## INSTRUCTIONS TO FOLLOW
From the line containing "tiek tikri, tiek" to the line containing "а Сулеймана-хазрата." in the records below, set down every line exactly as it stands, both ends included, and skip the pictures.

## RECORDS SHOWN
-----

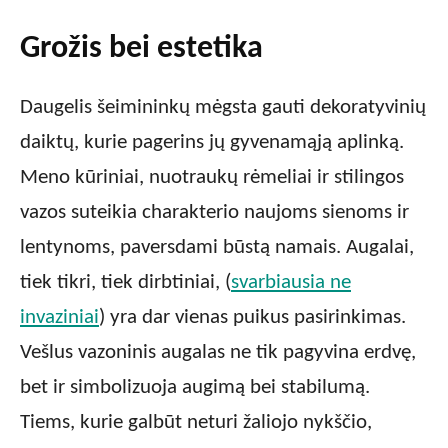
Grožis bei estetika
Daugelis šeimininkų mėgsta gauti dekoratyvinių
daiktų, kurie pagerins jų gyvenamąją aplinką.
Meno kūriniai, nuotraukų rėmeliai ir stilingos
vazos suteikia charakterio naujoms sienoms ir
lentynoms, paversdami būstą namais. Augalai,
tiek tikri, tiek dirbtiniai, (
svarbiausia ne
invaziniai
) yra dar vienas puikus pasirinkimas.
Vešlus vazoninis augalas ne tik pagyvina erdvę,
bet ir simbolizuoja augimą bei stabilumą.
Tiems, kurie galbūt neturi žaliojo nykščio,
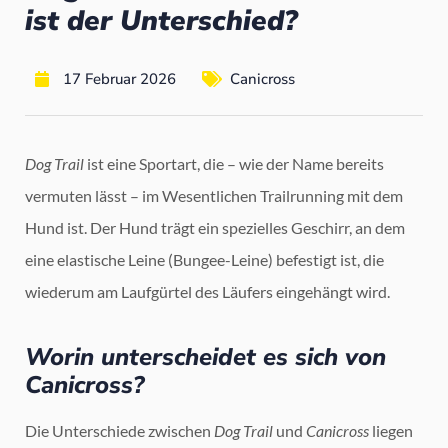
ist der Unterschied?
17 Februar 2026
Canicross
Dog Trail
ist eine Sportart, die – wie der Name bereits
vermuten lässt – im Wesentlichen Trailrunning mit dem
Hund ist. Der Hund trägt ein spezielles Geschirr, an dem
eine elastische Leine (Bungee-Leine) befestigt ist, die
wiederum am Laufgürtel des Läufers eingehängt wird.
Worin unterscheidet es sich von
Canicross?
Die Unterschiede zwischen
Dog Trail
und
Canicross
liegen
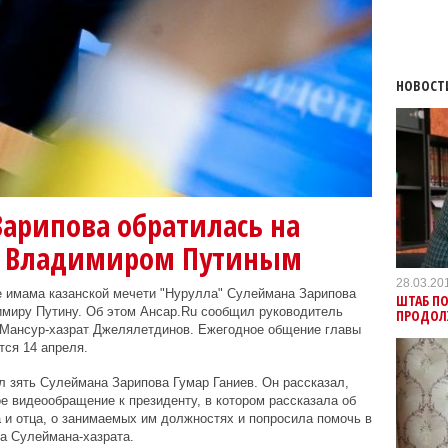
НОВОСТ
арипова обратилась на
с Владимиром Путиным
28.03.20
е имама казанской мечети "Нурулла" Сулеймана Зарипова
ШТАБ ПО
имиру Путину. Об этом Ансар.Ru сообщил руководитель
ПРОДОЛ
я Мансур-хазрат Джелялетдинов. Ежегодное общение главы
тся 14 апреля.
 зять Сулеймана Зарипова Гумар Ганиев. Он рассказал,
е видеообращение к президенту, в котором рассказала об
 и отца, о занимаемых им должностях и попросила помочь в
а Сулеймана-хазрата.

-----

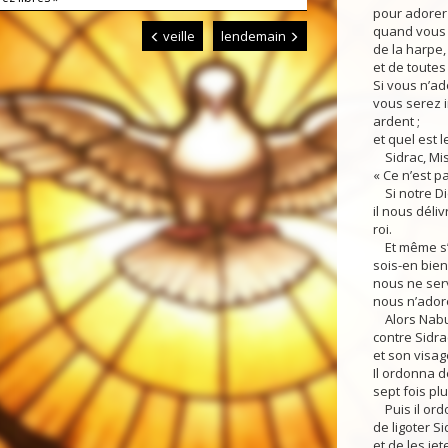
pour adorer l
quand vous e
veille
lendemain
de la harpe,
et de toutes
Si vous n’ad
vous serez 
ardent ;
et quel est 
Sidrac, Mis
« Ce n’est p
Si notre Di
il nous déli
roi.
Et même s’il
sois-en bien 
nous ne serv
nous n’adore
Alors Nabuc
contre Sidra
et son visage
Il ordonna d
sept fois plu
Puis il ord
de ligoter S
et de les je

-----

## EXERCISE RESULT
tiek tikri, tiek dirbtiniai, (
svarbiausia ne
invaziniai
) yra dar vienas puikus pasirinkimas.
Vešlus vazoninis augalas ne tik pagyvina erdvę,
bet ir simbolizuoja augimą bei stabilumą.
Tiems, kurie galbūt neturi žaliojo nykščio,
ist der Unterschied?
17 Februar 2026
Canicross
Dog Trail
ist eine Sportart, die – wie der Name bereits
vermuten lässt – im Wesentlichen Trailrunning mit dem
Hund ist. Der Hund trägt ein spezielles Geschirr, an dem
eine elastische Leine (Bungee-Leine) befestigt ist, die
wiederum am Laufgürtel des Läufers eingehängt wird.
Worin unterscheidet es sich von
Canicross?
Die Unterschiede zwischen
Dog Trail
und
Canicross
liegen
НОВОСТ
арипова обратилась на
с Владимиром Путиным
28.03.20
е имама казанской мечети "Нурулла" Сулеймана Зарипова
ШТАБ ПО
имиру Путину. Об этом Ансар.Ru сообщил руководитель
ПРОДОЛ
я Мансур-хазрат Джелялетдинов. Ежегодное общение главы
тся 14 апреля.
 зять Сулеймана Зарипова Гумар Ганиев. Он рассказал,
е видеообращение к президенту, в котором рассказала об
 и отца, о занимаемых им должностях и попросила помочь в
а Сулеймана-хазрата.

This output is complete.